The Tories loudly proclaim they put vast sums in to the NHS that actually go into private initiatives that enrich their cronies. For a glimpse of the ultimate costs, Polly Toynbee and David Walker noted in their 2011 book, The Verdict that the UK Treasury figured the lifetime burden of just the New Labour deals were 215 billion pounds for projects with a capital value of between 55 and 65
billion pounds. Four times what they are worth.

Privatised British Energy, in charge of nuclear power, failed and had to be restored, expensively, in public keeping. The collapse of Metronet, a major private player in running London’s Underground, also cost the public purse several hundred million pounds. The state raising its own funds and operating its own public enterprises is cheaper and more effective in the long run.

Now comes the debacle of the huge UK firm, Carillion, at a cost that largely will be paid from the public purse. Carillion collapsed in mid-January with pension liabilities of nearly a billion pounds and owing 2 billion to subcontractors.

The state will take on the pension liabilities while most subcontractors are likely out of luck.

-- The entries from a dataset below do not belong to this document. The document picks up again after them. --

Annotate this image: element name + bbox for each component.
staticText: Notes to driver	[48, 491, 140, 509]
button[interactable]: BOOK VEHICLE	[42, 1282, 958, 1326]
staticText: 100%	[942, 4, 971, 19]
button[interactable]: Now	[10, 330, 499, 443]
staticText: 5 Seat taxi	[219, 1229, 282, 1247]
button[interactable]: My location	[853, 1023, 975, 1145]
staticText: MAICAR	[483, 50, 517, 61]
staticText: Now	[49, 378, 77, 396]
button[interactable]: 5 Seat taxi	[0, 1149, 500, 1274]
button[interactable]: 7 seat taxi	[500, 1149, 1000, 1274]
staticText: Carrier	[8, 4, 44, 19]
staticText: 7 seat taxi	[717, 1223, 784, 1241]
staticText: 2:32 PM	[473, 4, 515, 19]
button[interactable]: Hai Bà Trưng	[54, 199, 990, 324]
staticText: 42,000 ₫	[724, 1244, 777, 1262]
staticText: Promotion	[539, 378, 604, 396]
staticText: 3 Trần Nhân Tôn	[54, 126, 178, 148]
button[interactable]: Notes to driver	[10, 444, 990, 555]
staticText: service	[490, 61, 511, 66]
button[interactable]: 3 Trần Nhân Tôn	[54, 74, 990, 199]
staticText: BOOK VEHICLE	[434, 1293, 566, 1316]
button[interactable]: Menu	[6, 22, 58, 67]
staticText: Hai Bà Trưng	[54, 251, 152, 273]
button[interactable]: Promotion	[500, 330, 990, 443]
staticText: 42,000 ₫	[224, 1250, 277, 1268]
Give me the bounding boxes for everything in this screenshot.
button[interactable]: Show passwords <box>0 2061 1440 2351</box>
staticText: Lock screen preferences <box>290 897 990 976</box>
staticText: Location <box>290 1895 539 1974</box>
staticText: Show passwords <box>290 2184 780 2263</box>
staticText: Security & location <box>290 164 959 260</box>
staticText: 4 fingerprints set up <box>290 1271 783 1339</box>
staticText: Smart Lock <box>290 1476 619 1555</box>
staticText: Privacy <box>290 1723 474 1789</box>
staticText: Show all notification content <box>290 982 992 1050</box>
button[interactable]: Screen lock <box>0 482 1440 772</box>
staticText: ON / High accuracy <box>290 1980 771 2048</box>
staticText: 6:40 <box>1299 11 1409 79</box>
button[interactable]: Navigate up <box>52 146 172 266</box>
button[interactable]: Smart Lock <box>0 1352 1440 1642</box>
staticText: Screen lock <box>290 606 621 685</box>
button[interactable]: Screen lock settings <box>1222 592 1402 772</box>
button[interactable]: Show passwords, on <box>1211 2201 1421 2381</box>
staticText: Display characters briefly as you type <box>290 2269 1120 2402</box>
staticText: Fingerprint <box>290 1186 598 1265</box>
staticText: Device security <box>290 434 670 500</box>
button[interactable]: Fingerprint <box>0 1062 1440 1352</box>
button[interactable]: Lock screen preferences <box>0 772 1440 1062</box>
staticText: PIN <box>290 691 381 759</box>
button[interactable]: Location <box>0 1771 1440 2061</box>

Just like the 2008 crisis, four accountancy firms as supposed watchdogs never saw the collapse coming, which indicates either incompetence or corruption was in play.

“It beggars belief that a company can be allowed to run with such apparent recklessness ~ and be so lucrative for the directors and shareholders ~ when it has a giant pension deficit and a mountain of debt,” said Labour MP Frank Field.

Carillion’s CEO, a former adviser to Tory prime minister David Cameron, was found guilty in 1994 of a breach of trust and maladministration regarding the pension scheme at another company yet slithered into this position.

Perhaps we need the same alert system for CEOs like this as we do for paedophiles since they do vastly more harm. Not a single official bothered to meet with Carillion, or its subsidiaries, in the year before its collapse despite shelling out four major government contracts to Carillion worth £1.5 bn.

Labour vows to end private schemes. The Tories will try to keep spigots open for their pals. Americans, who seem to be the slowest learners in the world, may find from the UK’s experiences that FDR’s New Deal and Eisenhower’s highway programme weren’t such a bad way to build infrastructure. That’s how they got most of it in the first place.

The writers are well-known commentators and authors of No Clean Hands, Parables of Permanent War, and many other books.